Decision Making Considered Harmful - The Branch Prediction Incident of August 2020

As a programmer who periodically puts on a numeric computing and algorithms hat, I try to keep one foot in the world of low-level performance concerns, such as compiler optimizations and hardware performance features. On a recent algorithm adventure, I discovered that I had been underestimating the effects of branch prediction on software performance, and was reminded that I can still be surprised by such low-level artifacts!

To set the scene at a very high level, I was benchmarking an experimental algorithm using a random sampling of ten million values from a Gaussian distribution. I also wished to stress-test my algorithm and so I ran my benchmark with the same ten million values, except in sorted order.

The process of adapting to monotonically increasing values incurs extra work at my logical algorithmic level, and so I expected the benchmarks on sorted data to take longer. However, to my surprise my benchmark ran twice as fast.
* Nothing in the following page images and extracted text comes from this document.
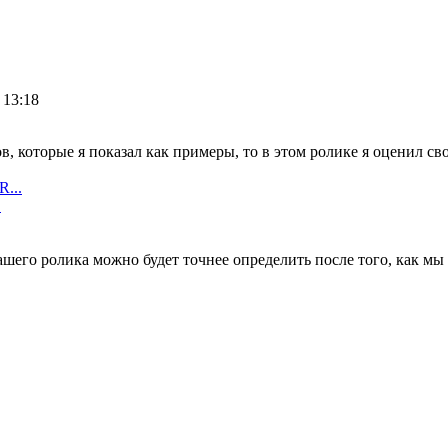
 13:18
, которые я показал как примеры, то в этом ролике я оценил св
...
.
шего ролика можно будет точнее определить после того, как мы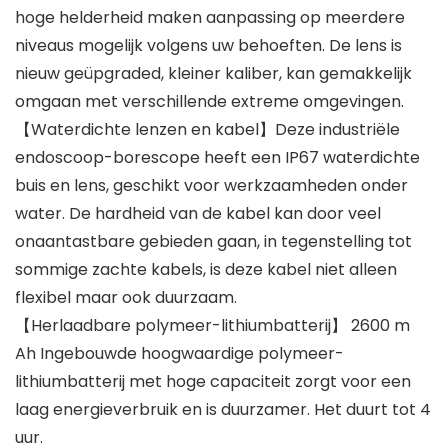
hoge helderheid maken aanpassing op meerdere
niveaus mogelijk volgens uw behoeften. De lens is
nieuw geüpgraded, kleiner kaliber, kan gemakkelijk
omgaan met verschillende extreme omgevingen.
【Waterdichte lenzen en kabel】Deze industriële
endoscoop-borescope heeft een IP67 waterdichte
buis en lens, geschikt voor werkzaamheden onder
water. De hardheid van de kabel kan door veel
onaantastbare gebieden gaan, in tegenstelling tot
sommige zachte kabels, is deze kabel niet alleen
flexibel maar ook duurzaam.
【Herlaadbare polymeer-lithiumbatterij】 2600 m
Ah Ingebouwde hoogwaardige polymeer-
lithiumbatterij met hoge capaciteit zorgt voor een
laag energieverbruik en is duurzamer. Het duurt tot 4
uur.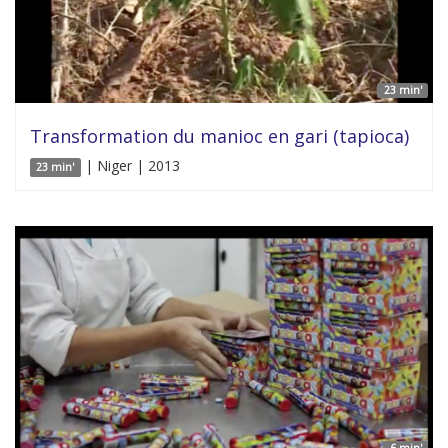
23 min'
Transformation du manioc en gari (tapioca)
| Niger | 2013
23 min'
6 min'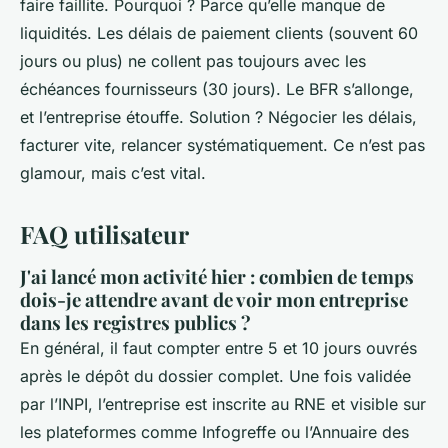
faire faillite. Pourquoi ? Parce qu’elle manque de
liquidités. Les délais de paiement clients (souvent 60
jours ou plus) ne collent pas toujours avec les
échéances fournisseurs (30 jours). Le BFR s’allonge,
et l’entreprise étouffe. Solution ? Négocier les délais,
facturer vite, relancer systématiquement. Ce n’est pas
glamour, mais c’est vital.
FAQ utilisateur
J'ai lancé mon activité hier : combien de temps
dois-je attendre avant de voir mon entreprise
dans les registres publics ?
En général, il faut compter entre 5 et 10 jours ouvrés
après le dépôt du dossier complet. Une fois validée
par l’INPI, l’entreprise est inscrite au RNE et visible sur
les plateformes comme Infogreffe ou l’Annuaire des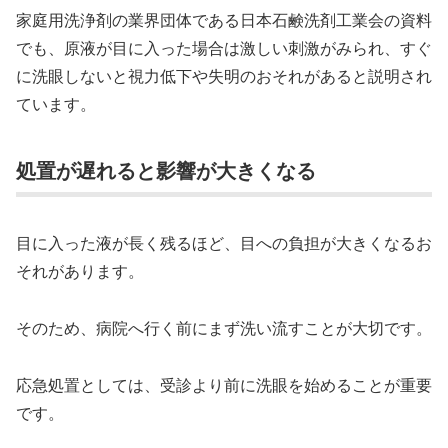
家庭用洗浄剤の業界団体である日本石鹸洗剤工業会の資料
でも、原液が目に入った場合は激しい刺激がみられ、すぐ
に洗眼しないと視力低下や失明のおそれがあると説明され
ています。
処置が遅れると影響が大きくなる
目に入った液が長く残るほど、目への負担が大きくなるお
それがあります。
そのため、病院へ行く前にまず洗い流すことが大切です。
応急処置としては、受診より前に洗眼を始めることが重要
です。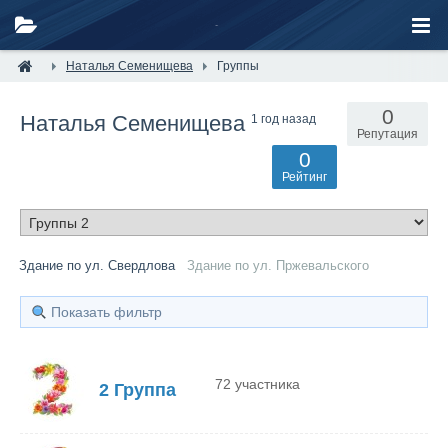
Наталья Семенищева
Группы
0
Наталья Семенищева
1 год назад
Репутация
0
Рейтинг
Здание по ул. Свердлова
Здание по ул. Пржевальского
Показать фильтр
72 участника
2 Группа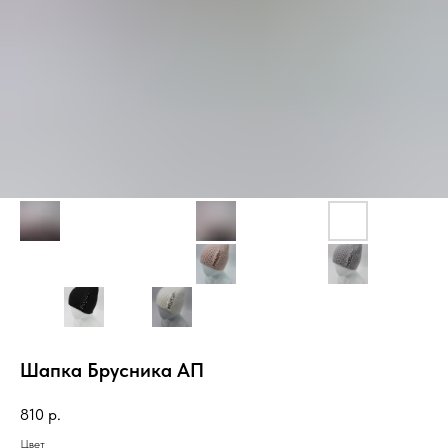
Шапка Брусника АП
810
р.
Цвет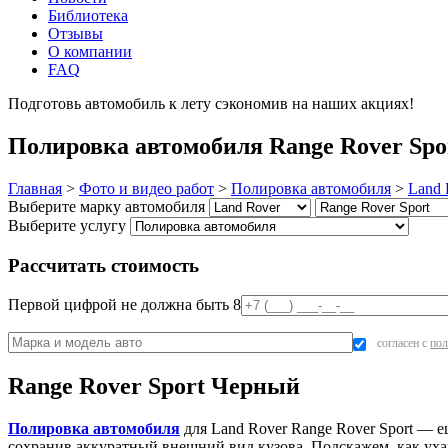
Библиотека
Отзывы
О компании
FAQ
Подготовь автомобиль к лету сэкономив на наших акциях!
под
Полировка автомобиля Range Rover Spo
Главная
>
Фото и видео работ
>
Полировка автомобиля
>
Land 
Выберите марку автомобиля
Выберите услугу
Рассчитать стоимость
Первой цифрой не должна быть 8
согласен с
пол
Range Rover Sport Черный
Полировка автомобиля
для Land Rover Range Rover Sport — 
сохранив аккуратный внешний вид кузова. Подскажем, как уха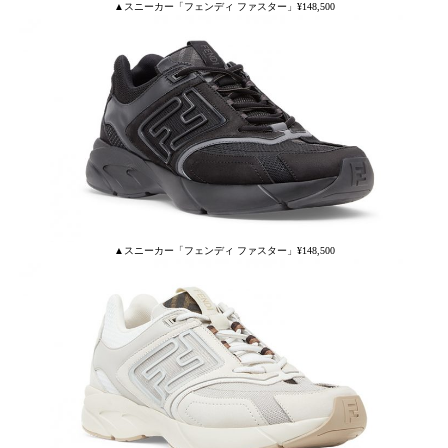
▲スニーカー「フェンディ ファスター」¥148,500
▲スニーカー「フェンディ ファスター」¥148,500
The benchmarks looked like this in my REPL, where the numbers in the result are in units of seconds:

scala> Benchmark.sample(10) { (new QCDF(10)).update(data1) }
res11: Array[(Double, Unit)] = Array((0.278,()), (0.271,()), (0.269,()), (0.268,()), (0.275,()), (0.271,()), (0.272,()), (0.279,()), (0.276,()), (0.285,()))

scala> Benchmark.sample(10) { (new QCDF(10)).update(sort1) }
res12: Array[(Double, Unit)] = Array((0.132,()), (0.128,()), (0.13,()), (0.13,()), (0.131,()), (0.132,()), (0.132,()), (0.13,()), (0.131,()), (0.129,()))

I spent a couple days puzzling over these weird benchmark results and convincing myself it simply couldn’t be explained at the algorithmic level in my code. By process of elimination, I began thinking about lower-level effects.

The core of my larger algorithm, and the component that dominated its computational cost, is binary search against an array of ordered floating point values. In particular, I was using java.util.Arrays.binarySearch. A bit of internet code diving shows that its implementation looks like this:

private static int binarySearch0(double[] a, int fromIndex, int toIndex, double key) {
    int low = fromIndex;
    int high = toIndex - 1;
    while (low <= high) {
        int mid = (low + high) >>> 1;
        double midVal = a[mid];
        if (midVal < key)
            low = mid + 1;
        else if (midVal > key)
            high = mid - 1;
        else {
            long midBits = Double.doubleToLongBits(midVal);
            long keyBits = Double.doubleToLongBits(key);
            if (midBits == keyBits)
                return mid;
            else if (midBits < keyBits)
                low = mid + 1;
            else
                high = mid - 1;
        }
    }
    return -(low + 1);
}

A few takeaways from this code:

It is a classic binary search (excepting a bit of additional logic for distinguishing the cases of search key present versus absent).
It has no optimization for search keys landing outside the min/max array values, nor (unsurprisingly) is its code taking advantage of “remembering” anything about previous inputs.
As with any binary search, it is mostly just value comparisons.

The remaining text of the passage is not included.